Look, truth be told, Left Behind, like some of its predecessors, will probably make a lot of money this weekend. Because Christians swarm to these things. I mean, c’mon: we love a “Christian” movie! When a faith-based director rises above the filth and grime that is Hollywood and produces a film ringing of Christian virtue and truth, we couldn’t imagine anything better!
But we should.
We really, really should.
Because what reviews of the Left Behind movie and a train-wrecked tradition of filmmaking betray is that we’ve really lost touch with our mission as Christians. It’s one thing if we want to use film to simply preach to the choir, so to speak. If the goal of Christian art is to inspire and sing our own message right back to us, so we can all nod, clap and be gleefully entertained… well, then okay. We’re doing a good job.
But if that’s the case then we’re also not Christian. Or at least, we’re not acting like it.

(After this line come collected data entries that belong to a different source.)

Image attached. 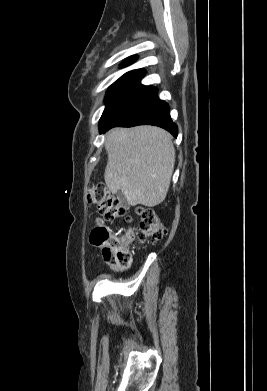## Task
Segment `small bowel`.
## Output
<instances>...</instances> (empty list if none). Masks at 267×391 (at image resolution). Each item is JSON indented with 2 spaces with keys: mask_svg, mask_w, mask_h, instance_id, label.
Segmentation results:
<instances>
[{
  "mask_svg": "<svg viewBox=\"0 0 267 391\" xmlns=\"http://www.w3.org/2000/svg\"><path fill=\"white\" fill-rule=\"evenodd\" d=\"M98 223H100V222H98ZM109 265H110V268H111V269H113V270L116 269V266H114V265H112V264H109Z\"/></svg>",
  "mask_w": 267,
  "mask_h": 391,
  "instance_id": "obj_1",
  "label": "small bowel"
}]
</instances>
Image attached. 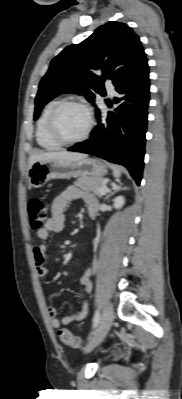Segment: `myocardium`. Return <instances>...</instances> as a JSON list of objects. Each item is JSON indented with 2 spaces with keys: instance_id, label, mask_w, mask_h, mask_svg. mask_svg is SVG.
<instances>
[{
  "instance_id": "f54148a6",
  "label": "myocardium",
  "mask_w": 182,
  "mask_h": 399,
  "mask_svg": "<svg viewBox=\"0 0 182 399\" xmlns=\"http://www.w3.org/2000/svg\"><path fill=\"white\" fill-rule=\"evenodd\" d=\"M78 106L80 108H82L86 115H87V119H88V125L86 130L84 131V133L75 138V139H65L63 138L60 133L57 130V126H56V117L57 114L59 113V111L65 107V106ZM94 117H93V113L92 110L90 109V107L83 101L81 100H77V99H66V100H62L59 101L51 110L49 117H48V132L50 134V136L56 141L58 142L60 145H73V144H77L80 142H83L84 140H86L89 135L91 134L93 128H94Z\"/></svg>"
}]
</instances>
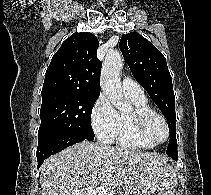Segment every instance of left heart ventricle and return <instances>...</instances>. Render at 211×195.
<instances>
[{
    "instance_id": "left-heart-ventricle-1",
    "label": "left heart ventricle",
    "mask_w": 211,
    "mask_h": 195,
    "mask_svg": "<svg viewBox=\"0 0 211 195\" xmlns=\"http://www.w3.org/2000/svg\"><path fill=\"white\" fill-rule=\"evenodd\" d=\"M147 133L152 141L161 142L166 136V130L161 120L153 119L147 128Z\"/></svg>"
}]
</instances>
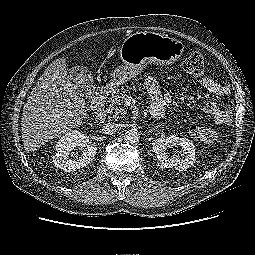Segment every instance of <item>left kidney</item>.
Returning <instances> with one entry per match:
<instances>
[{"label": "left kidney", "instance_id": "5707ae66", "mask_svg": "<svg viewBox=\"0 0 255 255\" xmlns=\"http://www.w3.org/2000/svg\"><path fill=\"white\" fill-rule=\"evenodd\" d=\"M152 145L158 161L165 168H175L182 171L188 169L196 161L195 146L189 139L179 138L177 135H170L166 138L156 139ZM178 145L182 147V158L176 155L170 156L166 152V149Z\"/></svg>", "mask_w": 255, "mask_h": 255}]
</instances>
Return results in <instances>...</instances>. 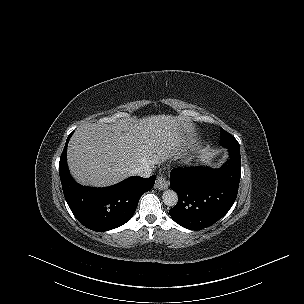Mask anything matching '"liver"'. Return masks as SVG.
Returning <instances> with one entry per match:
<instances>
[{"label":"liver","mask_w":304,"mask_h":304,"mask_svg":"<svg viewBox=\"0 0 304 304\" xmlns=\"http://www.w3.org/2000/svg\"><path fill=\"white\" fill-rule=\"evenodd\" d=\"M190 129L179 117L169 115L131 118L115 126H85L68 145L70 172L83 185L116 184L142 163L154 165L173 156L185 142L181 131Z\"/></svg>","instance_id":"obj_1"}]
</instances>
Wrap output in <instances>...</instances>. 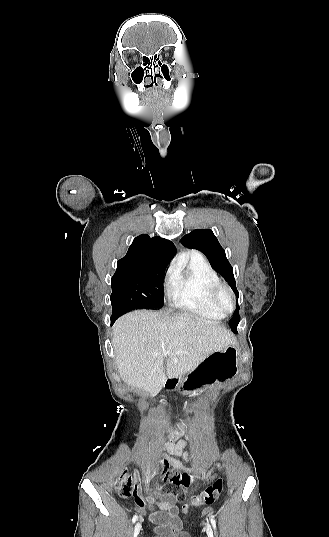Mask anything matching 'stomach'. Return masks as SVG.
<instances>
[{"label": "stomach", "instance_id": "stomach-1", "mask_svg": "<svg viewBox=\"0 0 329 537\" xmlns=\"http://www.w3.org/2000/svg\"><path fill=\"white\" fill-rule=\"evenodd\" d=\"M238 357L239 349L236 344L229 345L221 351H215L190 373L168 379L169 389L183 388L189 392L200 386H208L232 378L238 370Z\"/></svg>", "mask_w": 329, "mask_h": 537}]
</instances>
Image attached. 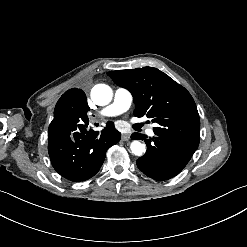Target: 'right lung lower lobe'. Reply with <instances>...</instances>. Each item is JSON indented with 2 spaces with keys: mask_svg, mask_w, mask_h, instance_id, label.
I'll return each instance as SVG.
<instances>
[{
  "mask_svg": "<svg viewBox=\"0 0 247 247\" xmlns=\"http://www.w3.org/2000/svg\"><path fill=\"white\" fill-rule=\"evenodd\" d=\"M89 120L63 135H48V152L54 169L64 178L81 182L93 177L102 166L106 151L118 143L121 133L113 122L99 132L88 131Z\"/></svg>",
  "mask_w": 247,
  "mask_h": 247,
  "instance_id": "98d812e1",
  "label": "right lung lower lobe"
}]
</instances>
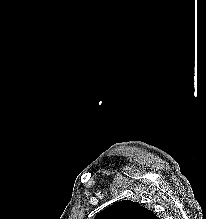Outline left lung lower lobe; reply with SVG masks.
Instances as JSON below:
<instances>
[{
    "label": "left lung lower lobe",
    "instance_id": "left-lung-lower-lobe-1",
    "mask_svg": "<svg viewBox=\"0 0 206 219\" xmlns=\"http://www.w3.org/2000/svg\"><path fill=\"white\" fill-rule=\"evenodd\" d=\"M152 219H159L156 215H153Z\"/></svg>",
    "mask_w": 206,
    "mask_h": 219
}]
</instances>
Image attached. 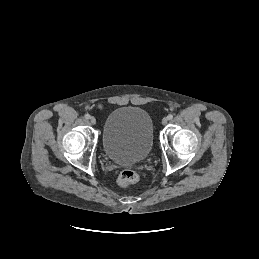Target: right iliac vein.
<instances>
[{"label": "right iliac vein", "instance_id": "obj_1", "mask_svg": "<svg viewBox=\"0 0 259 259\" xmlns=\"http://www.w3.org/2000/svg\"><path fill=\"white\" fill-rule=\"evenodd\" d=\"M90 123L93 124V125L96 124V119H95V117H93V116L90 117Z\"/></svg>", "mask_w": 259, "mask_h": 259}]
</instances>
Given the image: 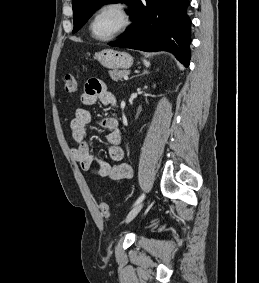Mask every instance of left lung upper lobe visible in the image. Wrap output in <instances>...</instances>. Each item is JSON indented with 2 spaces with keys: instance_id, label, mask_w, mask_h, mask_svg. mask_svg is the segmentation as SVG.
Returning a JSON list of instances; mask_svg holds the SVG:
<instances>
[{
  "instance_id": "5c2ea615",
  "label": "left lung upper lobe",
  "mask_w": 259,
  "mask_h": 283,
  "mask_svg": "<svg viewBox=\"0 0 259 283\" xmlns=\"http://www.w3.org/2000/svg\"><path fill=\"white\" fill-rule=\"evenodd\" d=\"M134 1L135 0H72L74 20L73 33L77 32L101 5L125 2L133 8ZM128 13H130V11H128Z\"/></svg>"
}]
</instances>
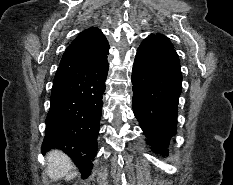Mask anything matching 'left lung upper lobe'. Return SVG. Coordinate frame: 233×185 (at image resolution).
Wrapping results in <instances>:
<instances>
[{
	"label": "left lung upper lobe",
	"mask_w": 233,
	"mask_h": 185,
	"mask_svg": "<svg viewBox=\"0 0 233 185\" xmlns=\"http://www.w3.org/2000/svg\"><path fill=\"white\" fill-rule=\"evenodd\" d=\"M150 36L155 37V38L169 44L170 46H173L172 43L169 41V39L162 34H159V33L157 35L151 34Z\"/></svg>",
	"instance_id": "obj_1"
}]
</instances>
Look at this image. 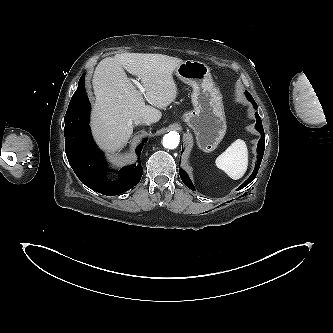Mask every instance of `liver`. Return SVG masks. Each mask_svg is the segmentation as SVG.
Here are the masks:
<instances>
[{
  "label": "liver",
  "instance_id": "liver-1",
  "mask_svg": "<svg viewBox=\"0 0 333 333\" xmlns=\"http://www.w3.org/2000/svg\"><path fill=\"white\" fill-rule=\"evenodd\" d=\"M182 62L163 54L143 53L116 54L100 61L92 79L96 98L92 129L103 149H121L133 133L136 118L146 117L151 123L161 119L156 108H165L176 99L178 90L172 74ZM124 69L141 79L144 94L136 89Z\"/></svg>",
  "mask_w": 333,
  "mask_h": 333
}]
</instances>
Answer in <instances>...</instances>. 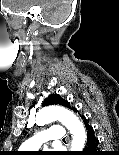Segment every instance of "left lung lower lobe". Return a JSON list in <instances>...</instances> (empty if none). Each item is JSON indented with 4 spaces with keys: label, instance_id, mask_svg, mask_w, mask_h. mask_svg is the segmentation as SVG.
<instances>
[{
    "label": "left lung lower lobe",
    "instance_id": "obj_1",
    "mask_svg": "<svg viewBox=\"0 0 119 155\" xmlns=\"http://www.w3.org/2000/svg\"><path fill=\"white\" fill-rule=\"evenodd\" d=\"M75 112H77L76 108H73ZM83 123L85 125V133H86V146L83 152H80L79 155H100L98 151L99 141L95 136V132L93 127L88 123L85 116H81Z\"/></svg>",
    "mask_w": 119,
    "mask_h": 155
}]
</instances>
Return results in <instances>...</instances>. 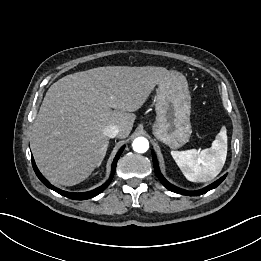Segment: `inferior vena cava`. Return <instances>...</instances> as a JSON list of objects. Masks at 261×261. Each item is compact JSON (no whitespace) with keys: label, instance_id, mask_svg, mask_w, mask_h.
Returning <instances> with one entry per match:
<instances>
[{"label":"inferior vena cava","instance_id":"inferior-vena-cava-1","mask_svg":"<svg viewBox=\"0 0 261 261\" xmlns=\"http://www.w3.org/2000/svg\"><path fill=\"white\" fill-rule=\"evenodd\" d=\"M119 133V128L117 125H109L104 129V135L107 136L108 138H114L118 135Z\"/></svg>","mask_w":261,"mask_h":261}]
</instances>
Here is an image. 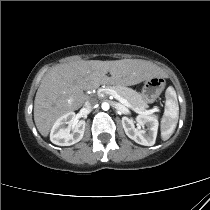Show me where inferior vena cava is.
<instances>
[{"mask_svg": "<svg viewBox=\"0 0 210 210\" xmlns=\"http://www.w3.org/2000/svg\"><path fill=\"white\" fill-rule=\"evenodd\" d=\"M97 104V100L96 99H90V100H87L84 104V108L88 111H90L93 106H95Z\"/></svg>", "mask_w": 210, "mask_h": 210, "instance_id": "inferior-vena-cava-1", "label": "inferior vena cava"}]
</instances>
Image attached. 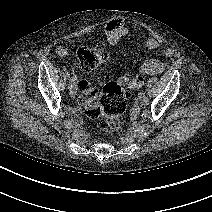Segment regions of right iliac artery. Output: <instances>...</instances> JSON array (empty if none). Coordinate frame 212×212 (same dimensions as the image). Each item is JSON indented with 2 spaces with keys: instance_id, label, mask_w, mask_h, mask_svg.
Wrapping results in <instances>:
<instances>
[{
  "instance_id": "82829eb1",
  "label": "right iliac artery",
  "mask_w": 212,
  "mask_h": 212,
  "mask_svg": "<svg viewBox=\"0 0 212 212\" xmlns=\"http://www.w3.org/2000/svg\"><path fill=\"white\" fill-rule=\"evenodd\" d=\"M73 82H74L73 79L69 80V87L68 88L72 87Z\"/></svg>"
}]
</instances>
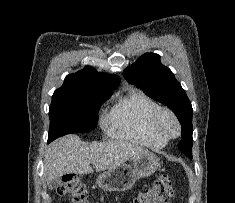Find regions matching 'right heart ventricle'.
Masks as SVG:
<instances>
[{
    "instance_id": "right-heart-ventricle-1",
    "label": "right heart ventricle",
    "mask_w": 235,
    "mask_h": 203,
    "mask_svg": "<svg viewBox=\"0 0 235 203\" xmlns=\"http://www.w3.org/2000/svg\"><path fill=\"white\" fill-rule=\"evenodd\" d=\"M159 107L157 102L142 91L130 89L118 97L107 115V129L116 138L149 148H162L167 141L149 130L151 115Z\"/></svg>"
}]
</instances>
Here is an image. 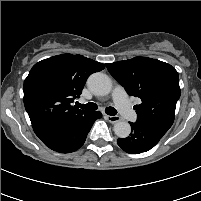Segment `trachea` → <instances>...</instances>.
Wrapping results in <instances>:
<instances>
[{
	"label": "trachea",
	"instance_id": "1",
	"mask_svg": "<svg viewBox=\"0 0 201 201\" xmlns=\"http://www.w3.org/2000/svg\"><path fill=\"white\" fill-rule=\"evenodd\" d=\"M77 106H78V108L86 109V110H90V111H94L97 109V105L93 102H89L87 104L78 103ZM105 112H106V114L111 115V116H114L117 113V111L114 107H107L105 109Z\"/></svg>",
	"mask_w": 201,
	"mask_h": 201
}]
</instances>
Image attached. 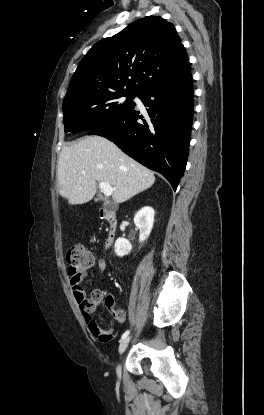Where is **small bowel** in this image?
I'll return each mask as SVG.
<instances>
[{"instance_id":"small-bowel-1","label":"small bowel","mask_w":264,"mask_h":415,"mask_svg":"<svg viewBox=\"0 0 264 415\" xmlns=\"http://www.w3.org/2000/svg\"><path fill=\"white\" fill-rule=\"evenodd\" d=\"M105 269H106V262L104 260L98 261V264H97L98 273L100 274L104 273ZM86 276H87V268H79L75 273L69 274L72 294L79 303L83 301L84 293L81 287V283L83 282ZM89 329L91 333L102 344H107V342L113 338L114 331H115L113 327H110L107 329L100 327L98 323L92 318L89 319Z\"/></svg>"}]
</instances>
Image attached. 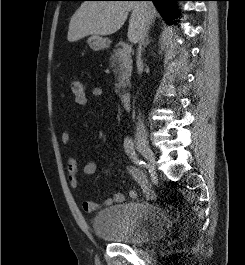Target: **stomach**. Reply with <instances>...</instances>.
<instances>
[{"mask_svg":"<svg viewBox=\"0 0 245 265\" xmlns=\"http://www.w3.org/2000/svg\"><path fill=\"white\" fill-rule=\"evenodd\" d=\"M88 45L93 51H101L107 49L110 45V40L102 37L92 36L88 39Z\"/></svg>","mask_w":245,"mask_h":265,"instance_id":"0dacf381","label":"stomach"}]
</instances>
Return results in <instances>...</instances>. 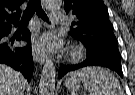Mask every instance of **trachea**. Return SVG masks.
<instances>
[{"mask_svg": "<svg viewBox=\"0 0 135 95\" xmlns=\"http://www.w3.org/2000/svg\"><path fill=\"white\" fill-rule=\"evenodd\" d=\"M34 13L37 14V16L44 21L48 22V17L41 6L40 0H29L27 9L24 11L23 16L21 18L20 26H27L29 23V20L34 15Z\"/></svg>", "mask_w": 135, "mask_h": 95, "instance_id": "1", "label": "trachea"}]
</instances>
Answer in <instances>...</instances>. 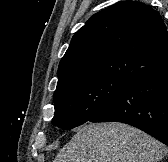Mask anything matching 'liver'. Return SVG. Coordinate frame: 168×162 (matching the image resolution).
<instances>
[{
    "label": "liver",
    "instance_id": "liver-1",
    "mask_svg": "<svg viewBox=\"0 0 168 162\" xmlns=\"http://www.w3.org/2000/svg\"><path fill=\"white\" fill-rule=\"evenodd\" d=\"M166 147L127 124L90 123L77 130L53 162H158Z\"/></svg>",
    "mask_w": 168,
    "mask_h": 162
}]
</instances>
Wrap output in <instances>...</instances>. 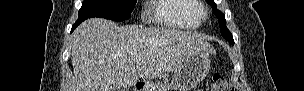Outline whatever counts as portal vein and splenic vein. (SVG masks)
Returning <instances> with one entry per match:
<instances>
[{
    "label": "portal vein and splenic vein",
    "instance_id": "obj_1",
    "mask_svg": "<svg viewBox=\"0 0 304 91\" xmlns=\"http://www.w3.org/2000/svg\"><path fill=\"white\" fill-rule=\"evenodd\" d=\"M140 60H141V58L138 57V56L134 58V61H135V62H139Z\"/></svg>",
    "mask_w": 304,
    "mask_h": 91
}]
</instances>
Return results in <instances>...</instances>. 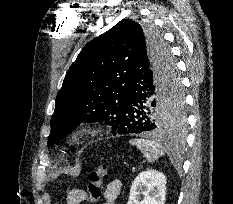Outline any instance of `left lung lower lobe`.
<instances>
[{
    "instance_id": "0a47b994",
    "label": "left lung lower lobe",
    "mask_w": 233,
    "mask_h": 204,
    "mask_svg": "<svg viewBox=\"0 0 233 204\" xmlns=\"http://www.w3.org/2000/svg\"><path fill=\"white\" fill-rule=\"evenodd\" d=\"M163 53L153 56L149 49H140L133 61L127 92L118 116L120 134L161 131L158 121L160 102L166 99L180 81L176 66L167 76L163 70ZM183 125L167 130L181 133Z\"/></svg>"
}]
</instances>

Because the mission of believers, the mission of the Church, is not to preach to the choir but to go out on the streets, the highways, fields and towns. The mission of Christians is to go out into culture and speak through it and to it, not with the force and bluntness of a hammer upside one’s head, but with subtly and intrigue, with a sense of wonder that causes people to stop what they’re doing, look up, and say “huh…maybe I should follow the guy they’re following.”
The goal of Christians should never be just to preach our message back to ourselves, but to speak it out into the world. And if the way we’re speaking it isn’t working, then we need to change our tactics.
Based on these film ratings, I’d say that needs to happen, and it needs to happen yesterday.
Christians can and do perform well in many other spheres of art and culture. And their faith shines through in brilliant and magnificence ways: their works inspire wonder, intrigue and desire. They attract non-Christians and Christians alike and leave all with sense of mystery, gently pulling the scales back from their eyes and allowing them to glimpse the world that exists beyond materialism, immediate gratification and even self-will.
And good art does not come at a cost of evangelism, good art does not require that we lay aside our Gospel virtues and take up secular humanistic standards so as to produce something deemed “valuable” or “beautiful” by worldly standards. Rather when done properly, good art has evangelism flowing from it naturally and effortlessly, like a river that’s finally been undamned.
The tragedy is that, as of now, many traits of good art are void when Christianity hits the big screen. And when that happens, it’s not just an abstract notion of art that suffers. Rather its the beauty and invitation of the gospel message that also gets left behind.